Elle me laisse ensuite dans les mains de Gordon Wood, le manager de la distillerie qui me présente les deux alambics de la maison. Avec leur col de cygne, qui les fait ressembler à des alambics normaux, eux aussi sont passés sous le couperet de l’écologie.

 

En effet, ils tirent leur chaleur d’un chaudière biomasse (qui utilise donc les résidus du bois comme combustible) qui fait clairement la fierté des lieux. En plus celle qui chauffe ici utilise des copeaux d’arbres des forêts environnantes (circuit court donc) avec un principe d’un arbre coupé, un arbre planté.

 

 

C’est Gordon qui va me parler de l’orge utilisé ici.
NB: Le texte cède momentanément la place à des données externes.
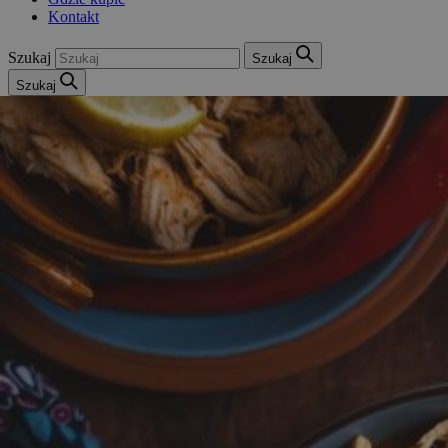
Kontakt
Szukaj
Szukaj
Szukaj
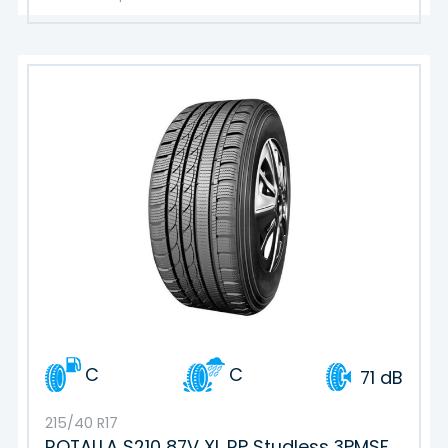
C
C
71 dB
215/40 R17
ROTALLA S210 87V XL RP Studless 3PMSF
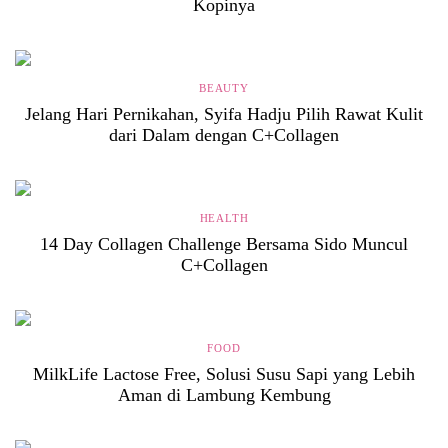
Kopinya
BEAUTY
Jelang Hari Pernikahan, Syifa Hadju Pilih Rawat Kulit
dari Dalam dengan C+Collagen
HEALTH
14 Day Collagen Challenge Bersama Sido Muncul
C+Collagen
FOOD
MilkLife Lactose Free, Solusi Susu Sapi yang Lebih
Aman di Lambung Kembung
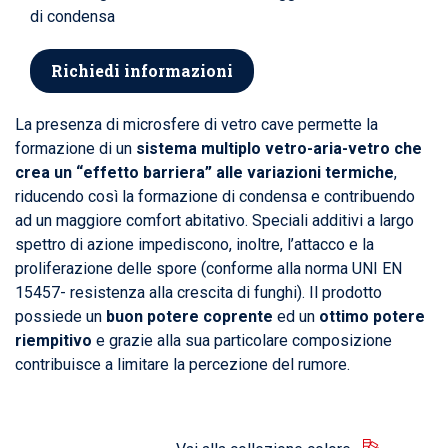
di condensa
Richiedi informazioni
La presenza di microsfere di vetro cave permette la
formazione di un
sistema multiplo vetro-aria-vetro che
crea un “effetto barriera” alle variazioni termiche
,
riducendo così la formazione di condensa e contribuendo
ad un maggiore comfort abitativo. Speciali additivi a largo
spettro di azione impediscono, inoltre, l’attacco e la
proliferazione delle spore (conforme alla norma UNI EN
15457- resistenza alla crescita di funghi). Il prodotto
possiede un
buon potere coprente
ed un
ottimo potere
riempitivo
e grazie alla sua particolare composizione
contribuisce a limitare la percezione del rumore.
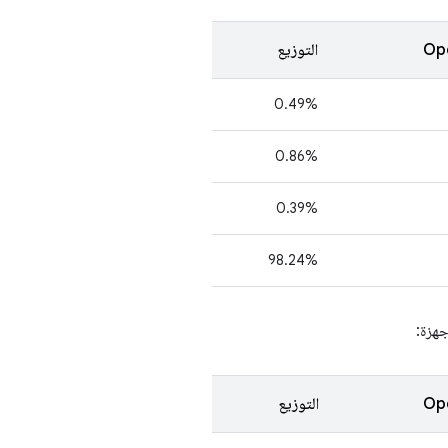
التوزيع
0.49%
‫0.86%
0.39%
‫98.24%
جهزة:
التوزيع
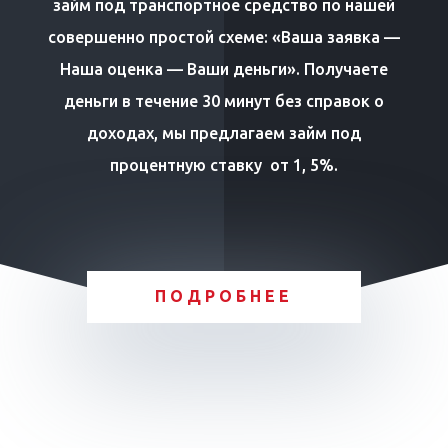
займ под транспортное средство по нашей
совершенно простой схеме: «Ваша заявка —
Наша оценка — Ваши деньги». Получаете
деньги в течение 30 минут без справок о
доходах, мы предлагаем займ под
процентную ставку от 1, 5%.
ПОДРОБНЕЕ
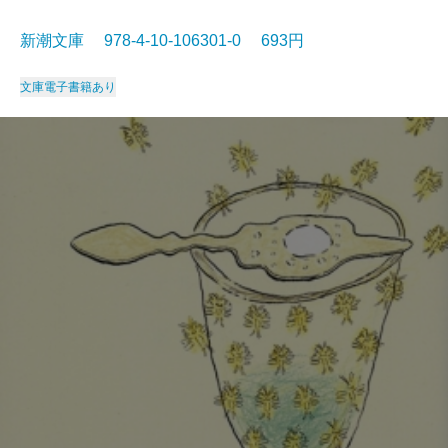
新潮文庫 978-4-10-106301-0 693円
文庫
電子書籍あり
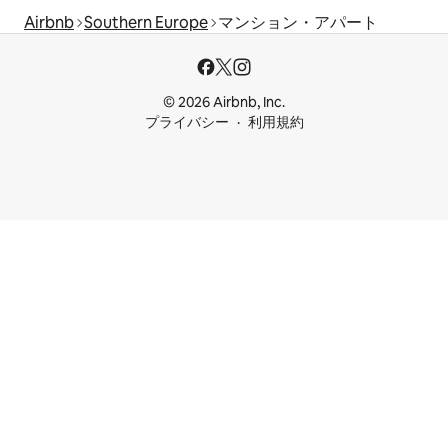
Airbnb
Southern Europe
マンション・アパート
© 2026 Airbnb, Inc.
プライバシー
利用規約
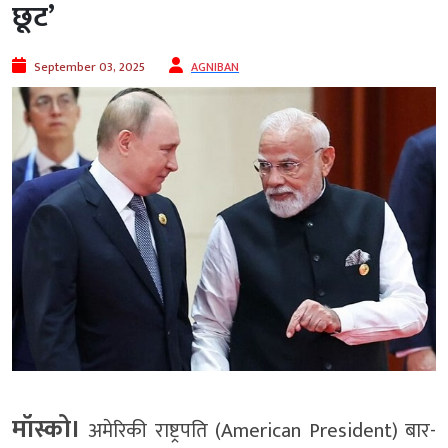
छूट’
September 03, 2025
AGNIBAN
मॉस्को।
अमेरिकी राष्ट्रपति (American President) बार-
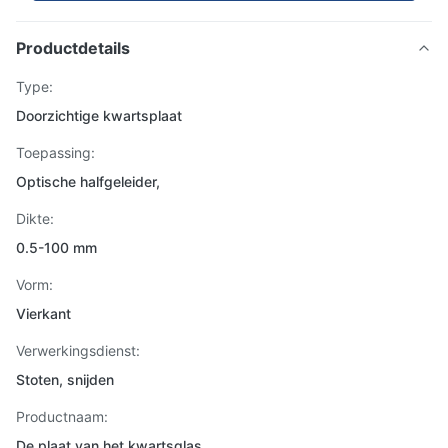
Productdetails
Type:
Doorzichtige kwartsplaat
Toepassing:
Optische halfgeleider,
Dikte:
0.5-100 mm
Vorm:
Vierkant
Verwerkingsdienst:
Stoten, snijden
Productnaam:
De plaat van het kwartsglas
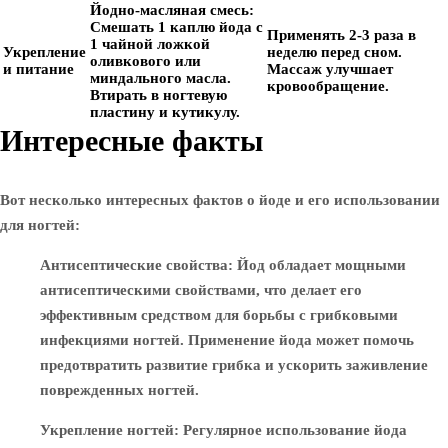
Йодно-масляная смесь:
Смешать 1 каплю йода с
Применять 2-3 раза в
1 чайной ложкой
Укрепление
неделю перед сном.
оливкового или
и питание
Массаж улучшает
миндального масла.
кровообращение.
Втирать в ногтевую
пластину и кутикулу.
Интересные факты
Вот несколько интересных фактов о йоде и его использовании
для ногтей:
Антисептические свойства
: Йод обладает мощными
антисептическими свойствами, что делает его
эффективным средством для борьбы с грибковыми
инфекциями ногтей. Применение йода может помочь
предотвратить развитие грибка и ускорить заживление
поврежденных ногтей.
Укрепление ногтей
: Регулярное использование йода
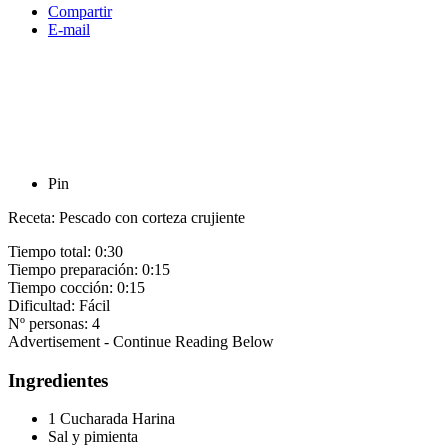
Compartir
E-mail
Pin
Receta: Pescado con corteza crujiente
Tiempo total:
0:30
Tiempo preparación:
0:15
Tiempo cocción:
0:15
Dificultad:
Fácil
Nº personas:
4
Advertisement - Continue Reading Below
Ingredientes
1 Cucharada Harina
Sal y pimienta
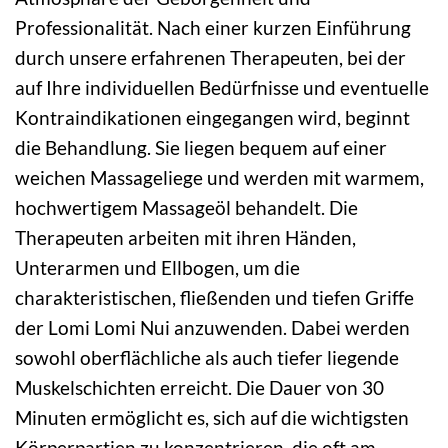
Professionalität. Nach einer kurzen Einführung
durch unsere erfahrenen Therapeuten, bei der
auf Ihre individuellen Bedürfnisse und eventuelle
Kontraindikationen eingegangen wird, beginnt
die Behandlung. Sie liegen bequem auf einer
weichen Massageliege und werden mit warmem,
hochwertigem Massageöl behandelt. Die
Therapeuten arbeiten mit ihren Händen,
Unterarmen und Ellbogen, um die
charakteristischen, fließenden und tiefen Griffe
der Lomi Lomi Nui anzuwenden. Dabei werden
sowohl oberflächliche als auch tiefer liegende
Muskelschichten erreicht. Die Dauer von 30
Minuten ermöglicht es, sich auf die wichtigsten
Körperpartien zu konzentrieren, die oft am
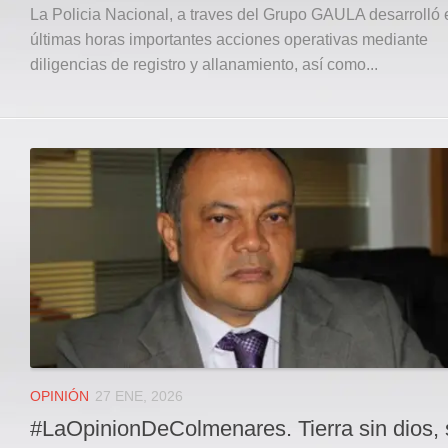
La Policia Nacional, a traves del Grupo GAULA desarrolló 
últimas horas importantes acciones operativas mediante
diligencias de registro y allanamiento, así como...
OPINIÓN
27 ENE, 2026
#LaOpinionDeColmenares. Tierra sin dios, 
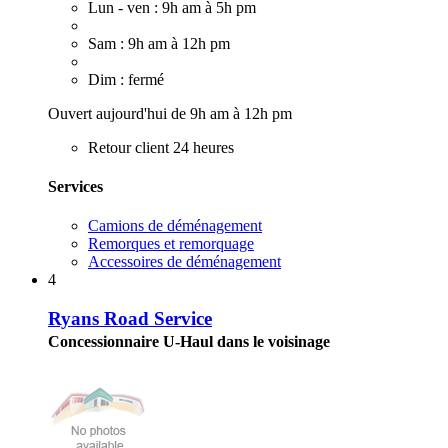
Lun - ven : 9h am à 5h pm
Sam : 9h am à 12h pm
Dim : fermé
Ouvert aujourd'hui de 9h am à 12h pm
Retour client 24 heures
Services
Camions de déménagement
Remorques et remorquage
Accessoires de déménagement
4
Ryans Road Service
Concessionnaire U-Haul dans le voisinage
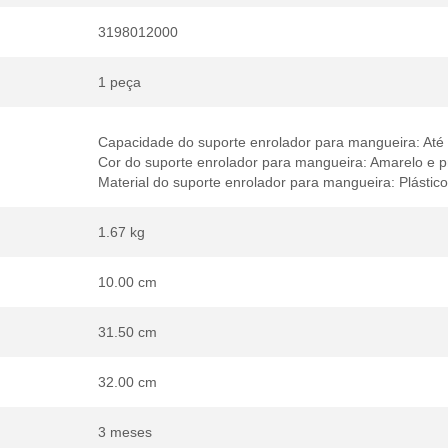
3198012000
1 peça
Capacidade do suporte enrolador para mangueira: Até
Cor do suporte enrolador para mangueira: Amarelo e p
Material do suporte enrolador para mangueira: Plástic
1.67 kg
10.00 cm
31.50 cm
32.00 cm
3 meses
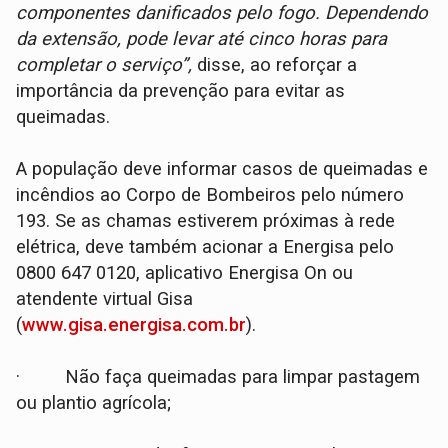
componentes danificados pelo fogo. Dependendo
da extensão, pode levar até cinco horas para
completar o serviço”,
disse, ao reforçar a
importância da prevenção para evitar as
queimadas.
A população deve informar casos de queimadas e
incêndios ao Corpo de Bombeiros pelo número
193. Se as chamas estiverem próximas à rede
elétrica, deve também acionar a Energisa pelo
0800 647 0120, aplicativo Energisa On ou
atendente virtual Gisa
(
www.gisa.energisa.com.br
).
· Não faça queimadas para limpar pastagem
ou plantio agrícola;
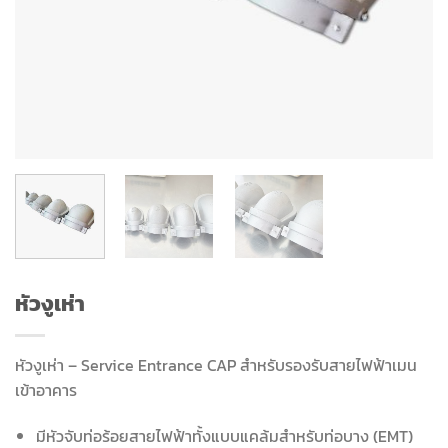
หัวงูเห่า
หัวงูเห่า – Service Entrance CAP สำหรับรองรับสายไฟฟ้าเมน
เข้าอาคาร
มีหัวจับท่อร้อยสายไฟฟ้าทั้งแบบแคล้มสำหรับท่อบาง (EMT)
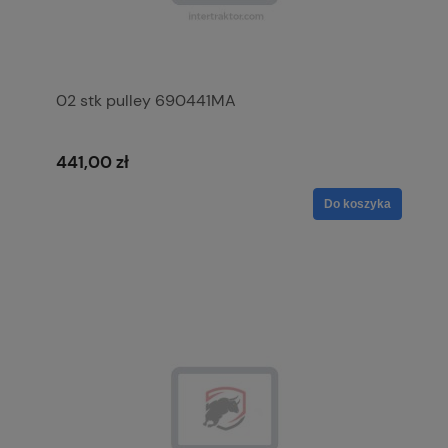
02 stk pulley 690441MA
441,00 zł
Do koszyka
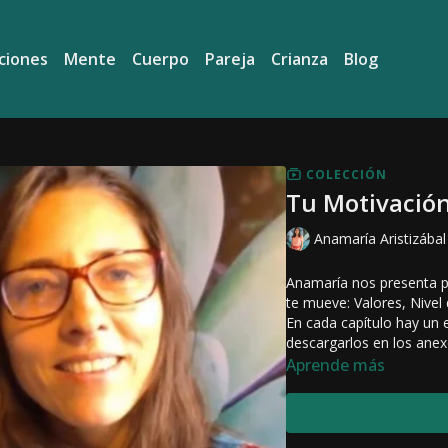
ciones
Mente
Cuerpo
Pareja
Crianza
Blog
COLECCIÓN
Tu Motivació
Anamaría Aristizábal
Anamaría nos presenta pi
te mueve: Valores, Nivel 
En cada capítulo hay un e
descargarlos en los ane
Aprende más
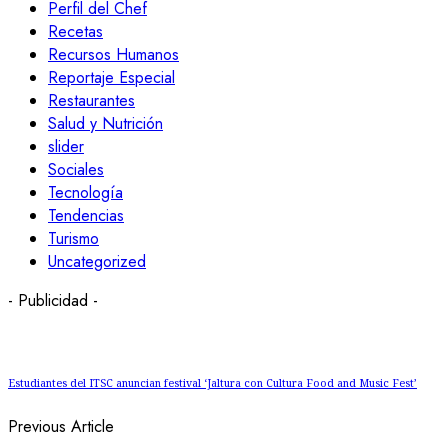
Perfil del Chef
Recetas
Recursos Humanos
Reportaje Especial
Restaurantes
Salud y Nutrición
slider
Sociales
Tecnología
Tendencias
Turismo
Uncategorized
- Publicidad -
Estudiantes del ITSC anuncian festival ‘Jaltura con Cultura Food and Music Fest’
Previous Article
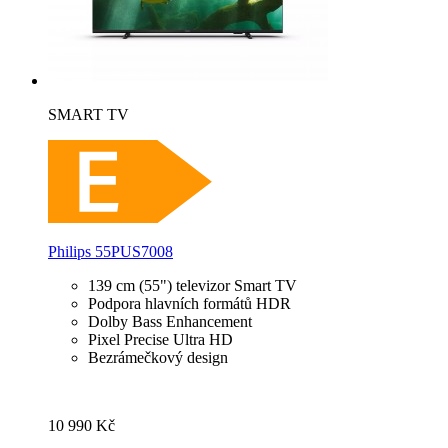
SMART TV
Philips 55PUS7008
139 cm (55") televizor Smart TV
Podpora hlavních formátů HDR
Dolby Bass Enhancement
Pixel Precise Ultra HD
Bezrámečkový design
10 990 Kč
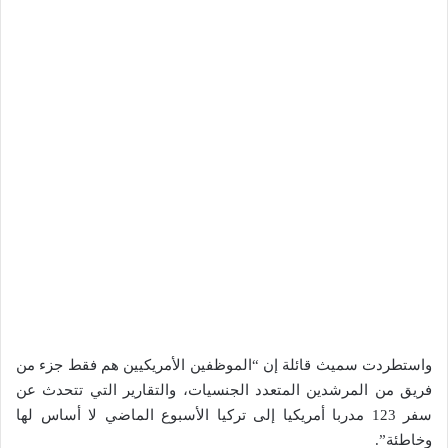
واستطردت سميث قائلة إن “الموظفين الأمريكيين هم فقط جزء من
فريق من المرشدين المتعدد الجنسيات، والتقارير التي تتحدث عن
سفر 123 مدربا أمريكيا إلى تركيا الأسبوع الماضي لا أساس لها
وخاطئة”.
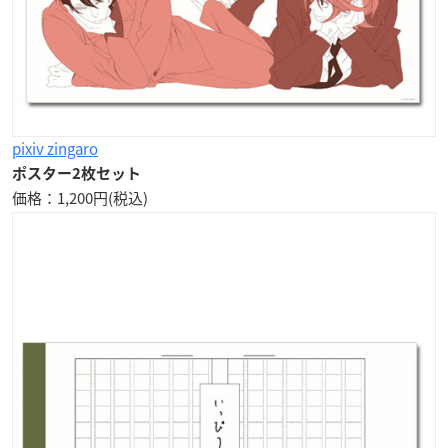
pixiv zingaro
ポスター2枚セット
価格：1,200円(税込)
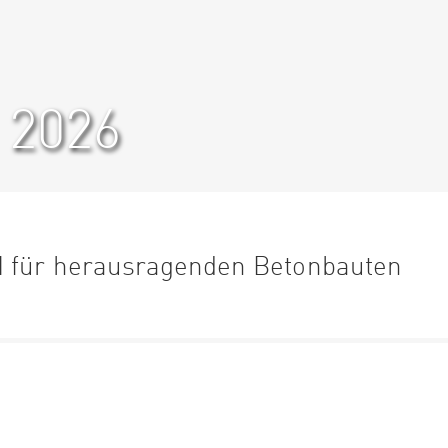
 2026
CH für herausragenden Betonbauten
Il est bien entendu bio et écossais et a été choisie pour un rendement certes limité mais pour un apport gustatif plus important. Il paraît désabusé quand il me dit que le relief de la région et l’humidité locale ne permettent pas de le cultiver dans le coin, et les obligent à recourir à 10 producteurs (éco-durables bien entendu) de la côte est du pays.

 

Mais, il me rassure de suite en me disant qu’il y a compensation afin de réduire l’emprunte carbone de leur transport. Il me dit ensuite que bien évidement (on s’en serait douté) les résidus de production finissent leurs vies soit dans les champs avoisinant comme engrais (pour les liquides) ou dans le ventre des vaches locales (pour les drèches).

 

 

Il m’accompagne ensuite vers les aires de stockage où dorment des fûts de différentes tailles : Ex bourbon, vin rouge et même sherry. Là aussi, il me coupe l’herbe sous les pieds (comme on dit même si ce n’est très écolo), il me dit que là aussi, il y a compensation carbone.

 

Concernant les fûts de vin rouge, il me parle de fût STR (Shave, Toast, Re-charred –procédé mis au point par le Dr Jim Swan).

 

Il me dit que ces fûts qui sont grattés (pour enlever les résidus de vins rouge et lui redonner un impact proche du neuf mais avec un fonds vineux), toastés (grillé aux copeaux) puis brulés une nouvelle fois (pour libérer le maximum d’arômes), permettent au distillat de bénéficier d’un double vieillissement entre un effet fût de vin et un autre fût neuf (boisé et épicé).

 

Manifestement ce n’est pas la peine de chercher ici on est ZERO IMPACT (NET ZERO comme on dit !). Il finit même par me dire que les bouteilles, qui ressemblent à des flacons de créateurs de mode qu'à une simple bouteille de whisky (à noter au passage que la dite bouteille vient d'être couronnée à l'IWSC pour son design), arborent fièrement le terme ORGANIC sont, elles mêmes, conçues à partir de verre recyclé. Je ne vous parle pas du graphisme, de l'étiquette, de la colle, également écoresponsable mais ici on pousse même la réflexion jusqu’à avoir un tarif différent selon que l’on prenne ou non, le tube qui l’accompagne !! 

 

NC'NEAN BATCH 3

Alors c’est bien tout ça mais quand est-il de notre BATCH 3 du jour ?

 

Ce distillat fait partie de la gamme de 8 batchs de la distillerie. En effet, après un premier et très limité AINNIR, il a été proposé 7 batchs produits entre 2017 et 2018 qui ont été commercialisées à partir de 2020 (à leur 3 ans). A noté qu’à l’heure où vous lisez ces lignes un mystérieux nouveau venu, le QUIET REBELS est positionné sur les étals des cavistes (avis aux intéressés ici).

 

Le N°3 que nous allons goûter date de l’été 2017 et a été embouteillé après avoir passé un peu plus de 3 ans dans les fameux fûts de vin rouge STR (majoritaire) ou dans des fûts de bourbon.  

 

 

La belle bouteille en verre recyclé légèrement verte masque quelque peu un distillat couleur or proche de la couleur d’un miel d’acacia.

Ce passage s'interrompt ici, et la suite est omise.